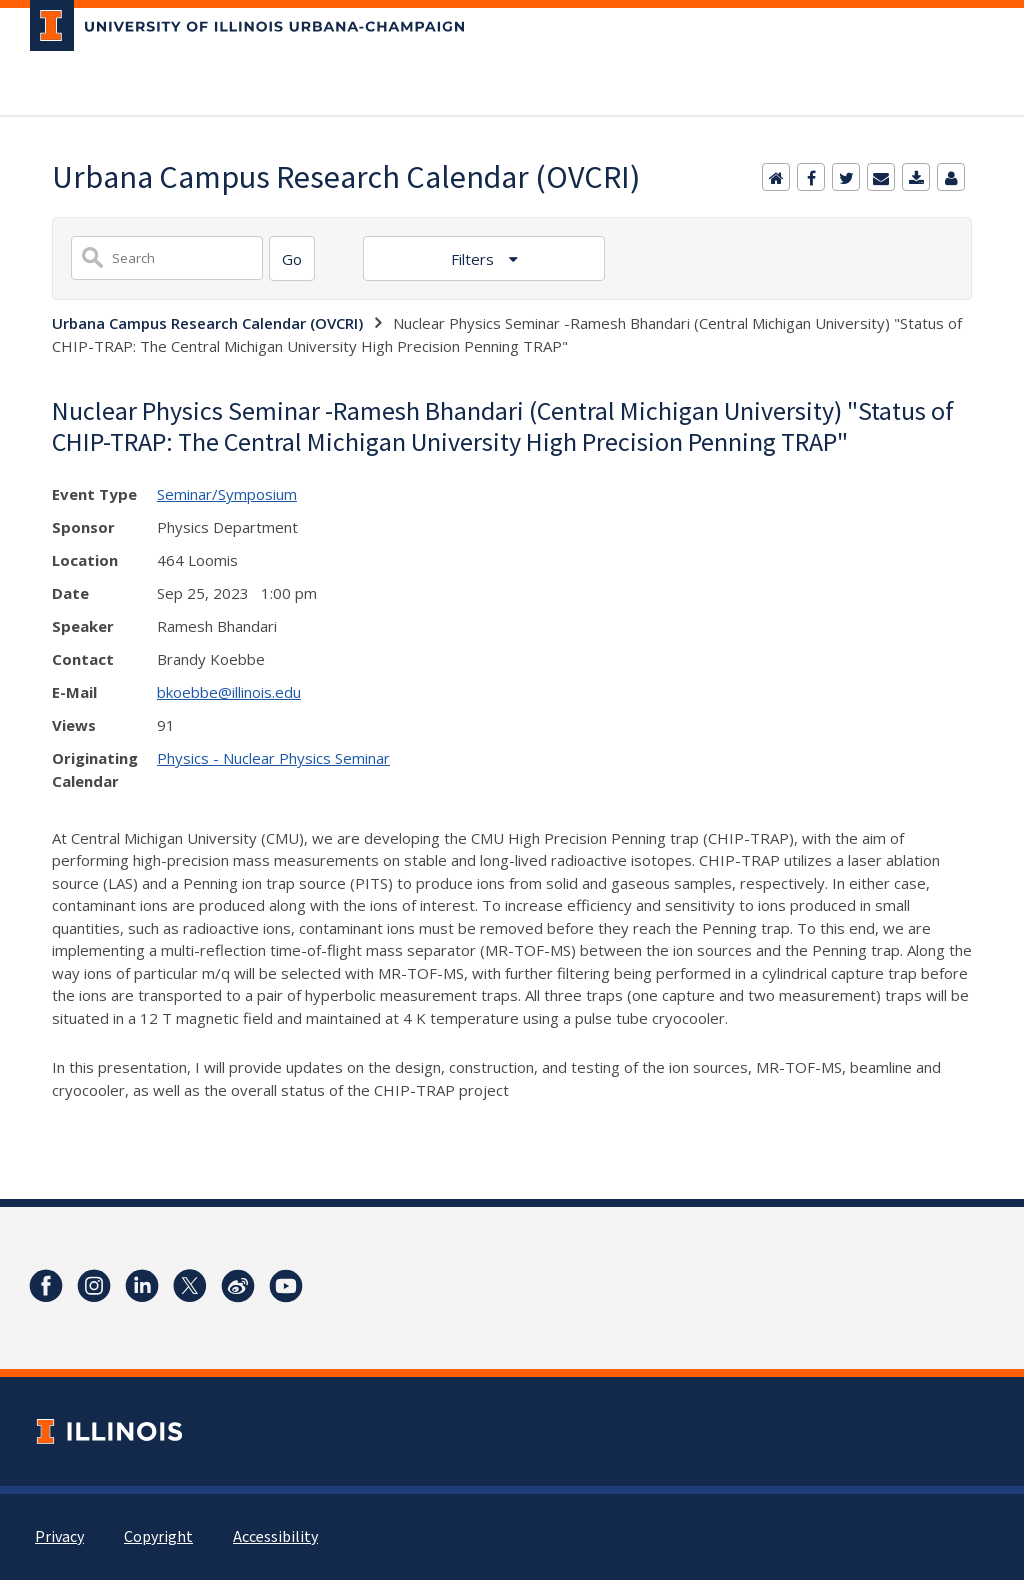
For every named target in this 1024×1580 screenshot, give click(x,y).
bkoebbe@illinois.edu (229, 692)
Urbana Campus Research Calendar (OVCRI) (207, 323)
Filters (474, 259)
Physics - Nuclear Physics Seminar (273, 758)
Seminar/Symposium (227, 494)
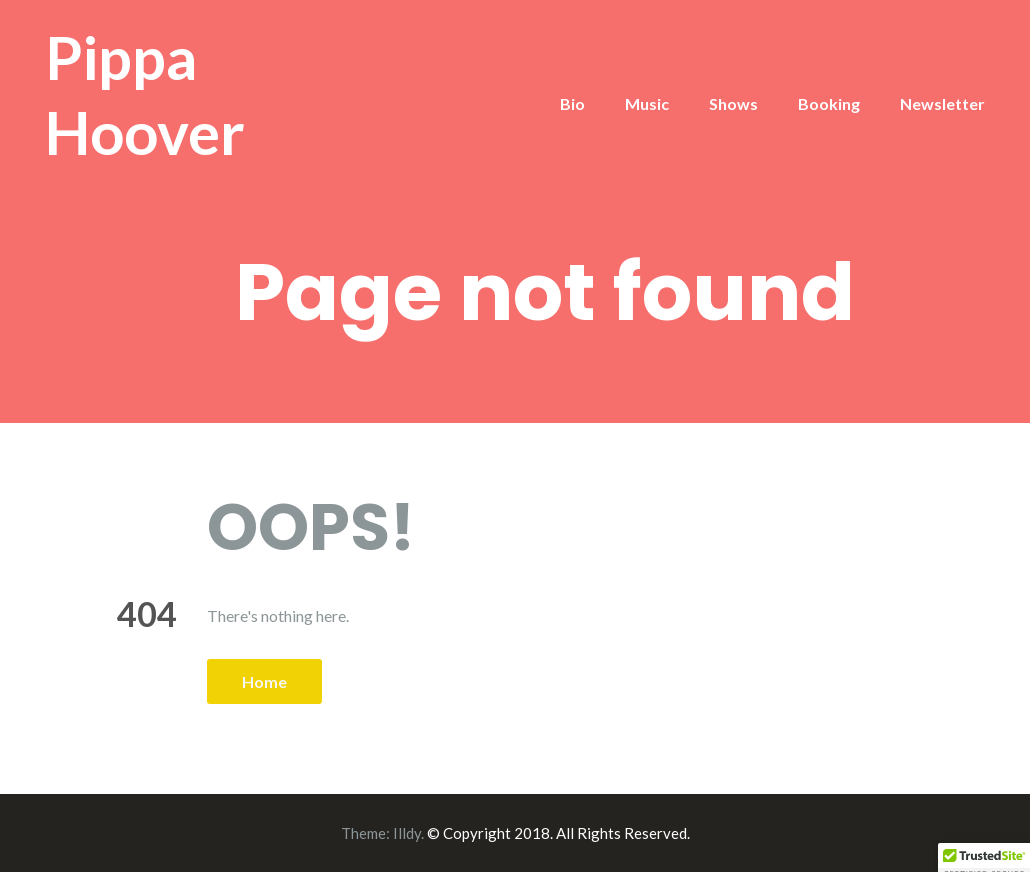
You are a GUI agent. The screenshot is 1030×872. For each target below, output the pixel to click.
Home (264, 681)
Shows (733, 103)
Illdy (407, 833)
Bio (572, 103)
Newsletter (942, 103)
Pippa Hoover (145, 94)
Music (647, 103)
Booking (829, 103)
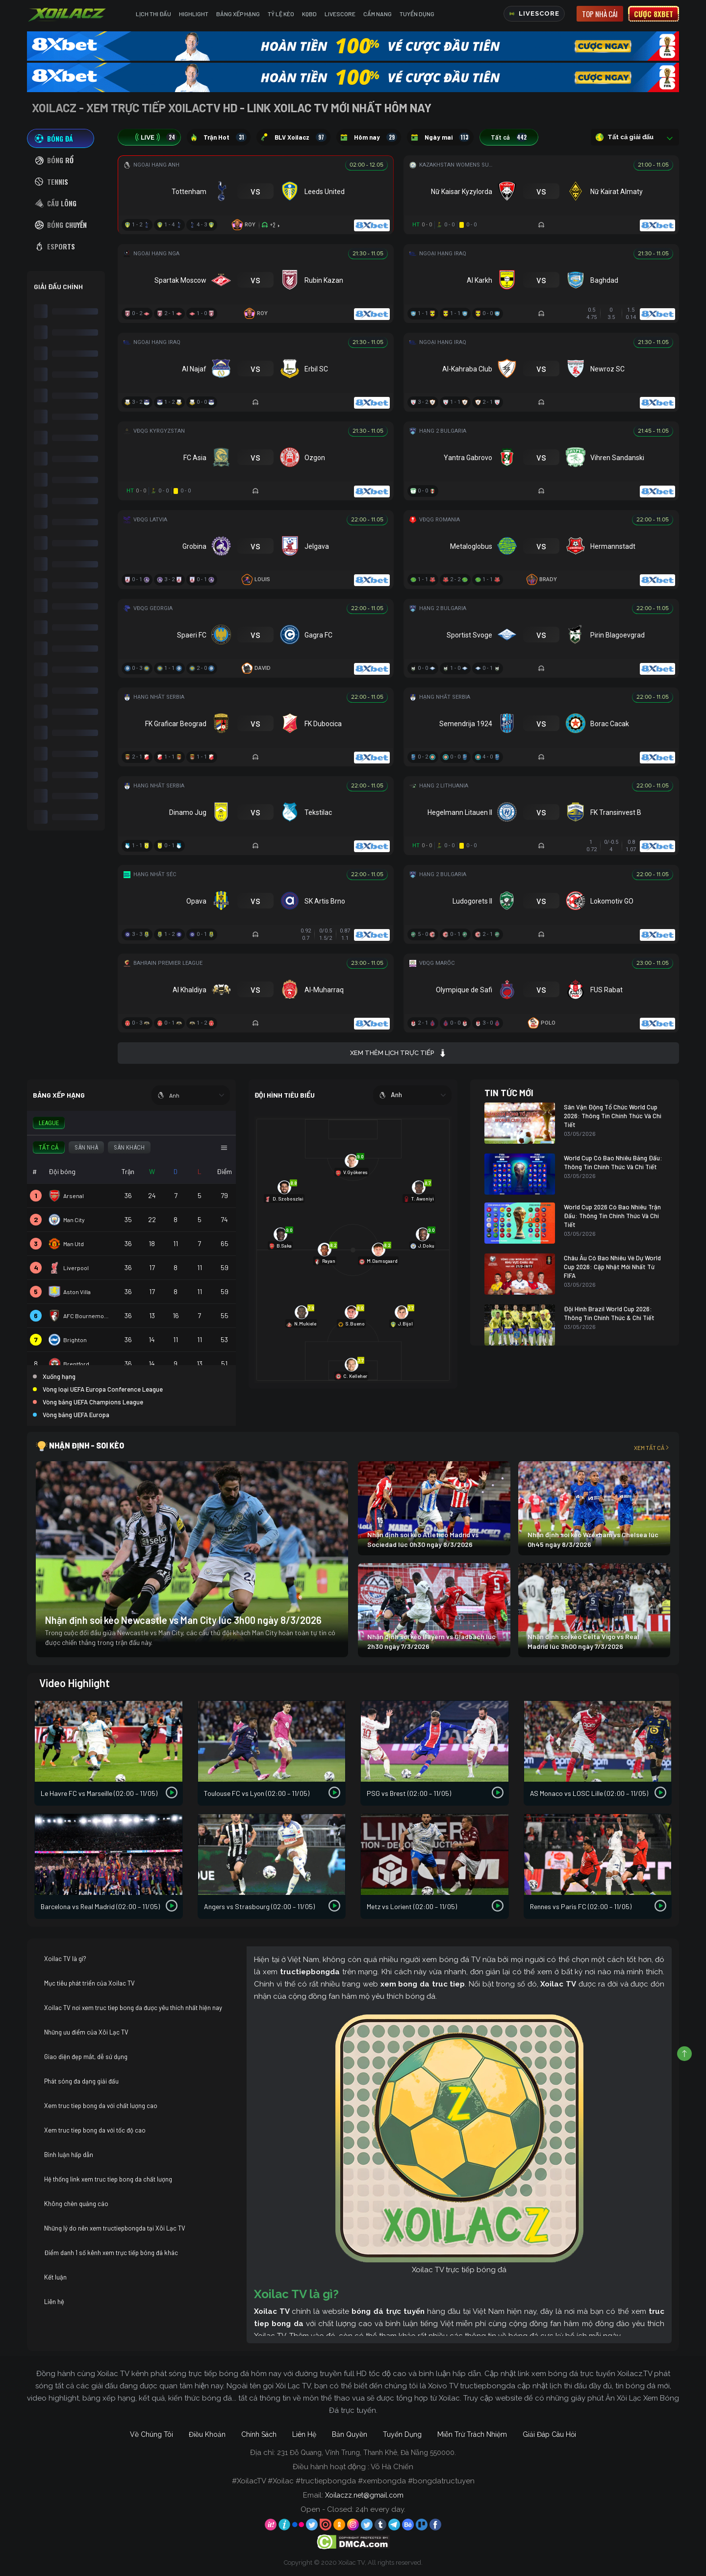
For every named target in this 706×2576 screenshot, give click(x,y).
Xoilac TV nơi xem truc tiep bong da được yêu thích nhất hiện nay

----------------

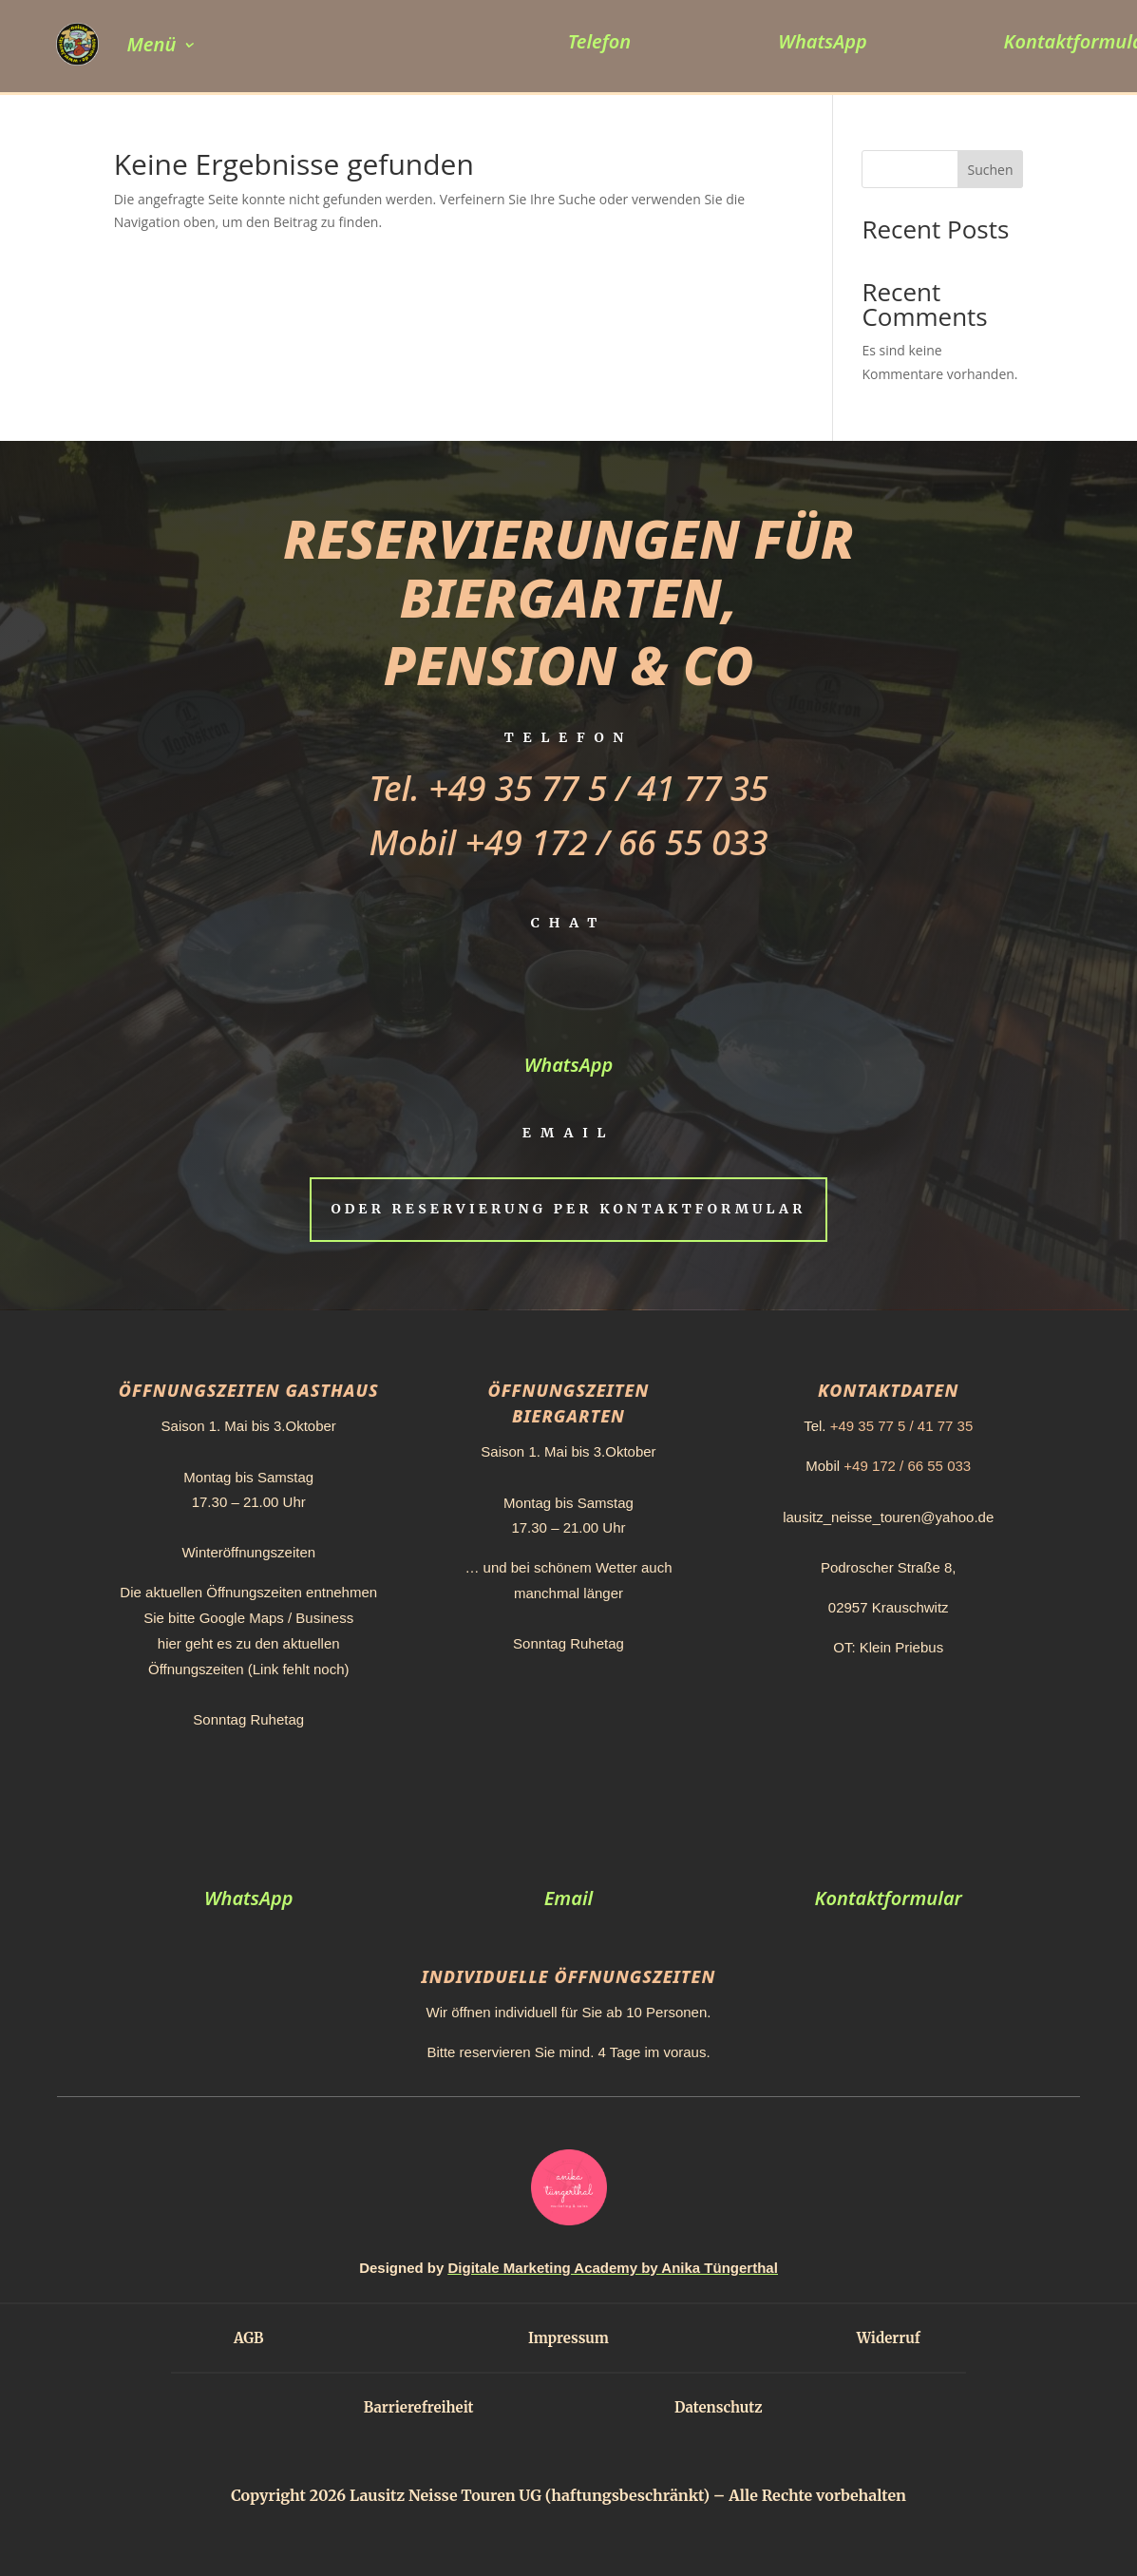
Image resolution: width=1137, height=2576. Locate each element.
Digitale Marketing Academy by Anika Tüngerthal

----------------

» **What needs to be done**
Write out exactly the run of lines above that starts at the line containing "For every named target in this 1024×1580" and ends at the line containing "Xoilac TV nơi". Include both, and leave the pictures out.

» **Written reply**
For every named target in this 1024×1580 screenshot, give click(x,y).
bkoebbe@illinois.edu (229, 692)
Urbana Campus Research Calendar (OVCRI) (207, 323)
Filters (474, 259)
Physics - Nuclear Physics Seminar (273, 758)
Seminar/Symposium (227, 494)
You are a GUI agent. The screenshot is 1030×872. For each target below, output the pixel to click.
Home (264, 681)
Shows (733, 103)
Illdy (407, 833)
Bio (572, 103)
Newsletter (942, 103)
Pippa Hoover (145, 94)
Music (647, 103)
Booking (829, 103)
For every named target in this 706×2576 screenshot, give click(x,y).
Xoilac TV nơi xem truc tiep bong da được yêu thích nhất hiện nay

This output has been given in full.